Exercise 2: Explore the quality of the obtained MAGs
Once you have downloaded the
MAGs_checkm.tsv
file, you can open it in Excel or another spreadsheet program. If you didn’t manage to download the file, or do not have an appropriate program to view it in you can see or download our example file here.Looking at the results of our quality checks, what category would each of our MAGs fall into (ignore the tRNA and rRNA requirement for now)?
Solution
There are two potential high quality draft metagenome assembled genomes in bin.5 and bin.6. We also have one medium quality draft MAG in bin.2. Finally, there are three low quality MAGs in bin.1, bin.3 and bin.4.

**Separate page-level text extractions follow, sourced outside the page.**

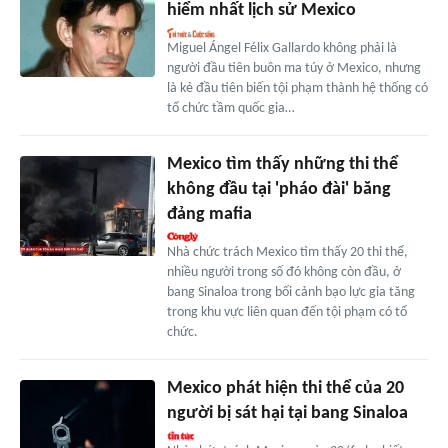
hiểm nhất lịch sử Mexico
Miguel Ángel Félix Gallardo không phải là
người đầu tiên buôn ma túy ở Mexico, nhưng
là kẻ đầu tiên biến tội phạm thành hệ thống có
tổ chức tầm quốc gia…
Mexico tìm thấy những thi thể
không đầu tại 'pháo đài' băng
đảng mafia
Nhà chức trách Mexico tìm thấy 20 thi thể,
nhiều người trong số đó không còn đầu, ở
bang Sinaloa trong bối cảnh bạo lực gia tăng
trong khu vực liên quan đến tội phạm có tổ
chức.
Mexico phát hiện thi thể của 20
người bị sát hại tại bang Sinaloa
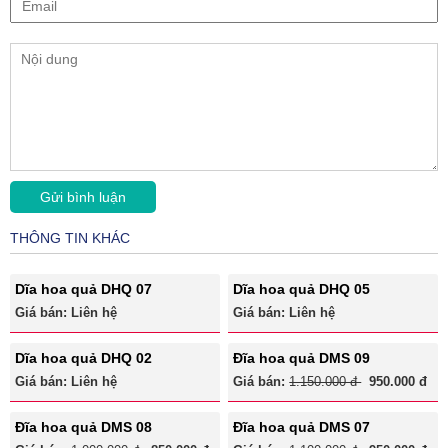
THÔNG TIN KHÁC
Dĩa hoa quả DHQ 07
Dĩa hoa quả DHQ 05
Giá bán: Liên hệ
Giá bán: Liên hệ
Dĩa hoa quả DHQ 02
Đĩa hoa quả DMS 09
Giá bán: Liên hệ
Giá bán:
1.150.000 đ
950.000 đ
Đĩa hoa quả DMS 08
Đĩa hoa quả DMS 07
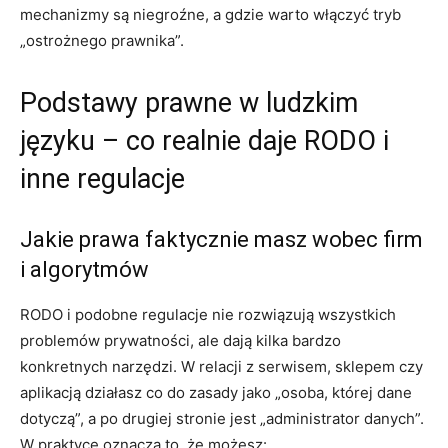
mechanizmy są niegroźne, a gdzie warto włączyć tryb
„ostrożnego prawnika”.
Podstawy prawne w ludzkim
języku – co realnie daje RODO i
inne regulacje
Jakie prawa faktycznie masz wobec firm
i algorytmów
RODO i podobne regulacje nie rozwiązują wszystkich
problemów prywatności, ale dają kilka bardzo
konkretnych narzędzi. W relacji z serwisem, sklepem czy
aplikacją działasz co do zasady jako „osoba, której dane
dotyczą”, a po drugiej stronie jest „administrator danych”.
W praktyce oznacza to, że możesz:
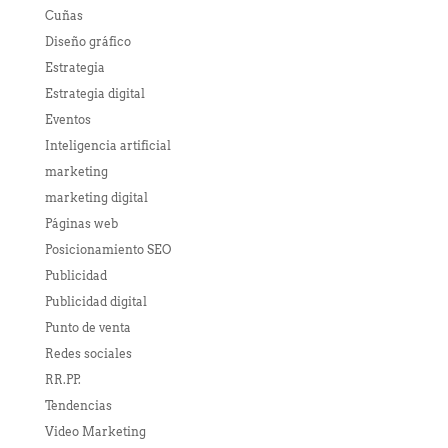
Cuñas
Diseño gráfico
Estrategia
Estrategia digital
Eventos
Inteligencia artificial
marketing
marketing digital
Páginas web
Posicionamiento SEO
Publicidad
Publicidad digital
Punto de venta
Redes sociales
RR.PP.
Tendencias
Video Marketing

Your bins may have different names/numbers to these but you should still see similar results.
Key Points
CheckM can be used to evaluate the quality of each Metagenomics-Assembled Genome.
We can use the percentage contamination and completion to identify the quality of these bins.
There are MIMAG standards which can be used to categorise the quality of a MAG.
Many MAGs will be incomplete, but that does not mean that this data is not still useful for downstream analysis.